La vicenda di Garlasco continua a tenere banco anche nelle trasmissioni televisive, alimentando discussioni e polemiche. Durante una puntata di Morning News, il programma di Canale 5 condotto da Dario Maltese, si è acceso un acceso dibattito tra alcuni ospiti, tra cui l’avvocato Fabio De Rensis, difensore di Alberto Stasi, e il generale Luciano Garofalo, consulente di Andrea Sempio.

Il punto di tensione si è concentrato sul verbale dell’interrogatorio di Sempio, svolto nel 2015 dal capitano dei carabinieri Antonio Cassese. De Rensis ha criticato duramente il modo in cui quell’atto era stato redatto, evidenziando come fosse riportato come un “blocco di 4 ore ininterrotto”. L’avvocato ha espresso preoccupazione per questa modalità, sostenendo che “stai sviando ciò che il Pubblico Ministero valuterà” e definendo il comportamento “un atto grave”, che potrebbe derivare da imperizia.

De Rensis ha inoltre sottolineato come sarebbe stato auspicabile che l’ex Capitano Cassese avesse fatto delle precisazioni, ammettendo eventuali errori: “Cosa mi sarebbe piaciuto da parte dell’ex Capitano? ‘Ho sbagliato.

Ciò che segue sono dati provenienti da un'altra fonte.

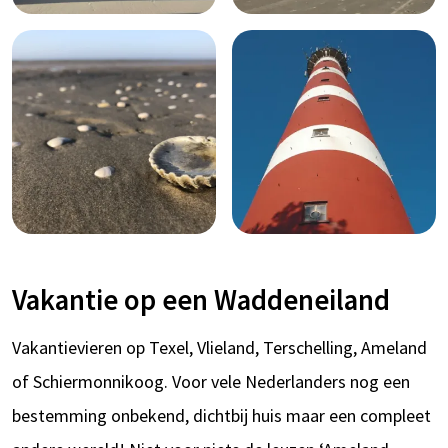
Vakantie op een Waddeneiland
Vakantievieren op Texel, Vlieland, Terschelling, Ameland
of Schiermonnikoog. Voor vele Nederlanders nog een
bestemming onbekend, dichtbij huis maar een compleet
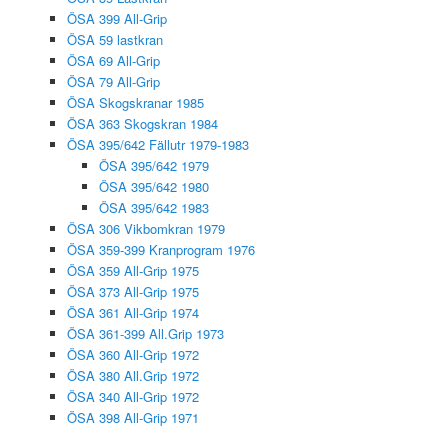
ÖSA 399 All-Grip
ÖSA 59 lastkran
ÖSA 69 All-Grip
ÖSA 79 All-Grip
ÖSA Skogskranar 1985
ÖSA 363 Skogskran 1984
ÖSA 395/642 Fällutr 1979-1983
ÖSA 395/642 1979
ÖSA 395/642 1980
ÖSA 395/642 1983
ÖSA 306 Vikbomkran 1979
ÖSA 359-399 Kranprogram 1976
ÖSA 359 All-Grip 1975
ÖSA 373 All-Grip 1975
ÖSA 361 All-Grip 1974
ÖSA 361-399 All.Grip 1973
ÖSA 360 All-Grip 1972
ÖSA 380 All.Grip 1972
ÖSA 340 All-Grip 1972
ÖSA 398 All-Grip 1971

Non si deve fare così’”. La sua posizione ha trovato una netta opposizione nel commento del generale Garofano, il quale ha precisato che “gli atti non li ho fatti io” e ha ricordato che Cassese aveva spiegato come l’interrogatorio fosse stato condotto anche con altre persone, giustificando così la modalità di redazione del verbale.

Il confronto si è infiammato ulteriormente quando Garofano ha invitato a superare le polemiche sui dettagli, sottolineando che “dovremmo superare questi aspetti” e che “non so se sono 1, 55 o 75 gli errori”, ma che si percepisce un “accanimento su dei particolari risultati”. La discussione si è conclusa con un invito alla riflessione più ampia sulla gestione delle indagini e sulla corretta interpretazione degli atti giudiziari.

Il dibattito televisivo ha riacceso le polemiche sulla vicenda di Garlasco, evidenziando come anche a distanza di anni si continuino a discutere aspetti tecnici e procedurali che potrebbero influenzare l’opinione pubblica e il corso della giustizia.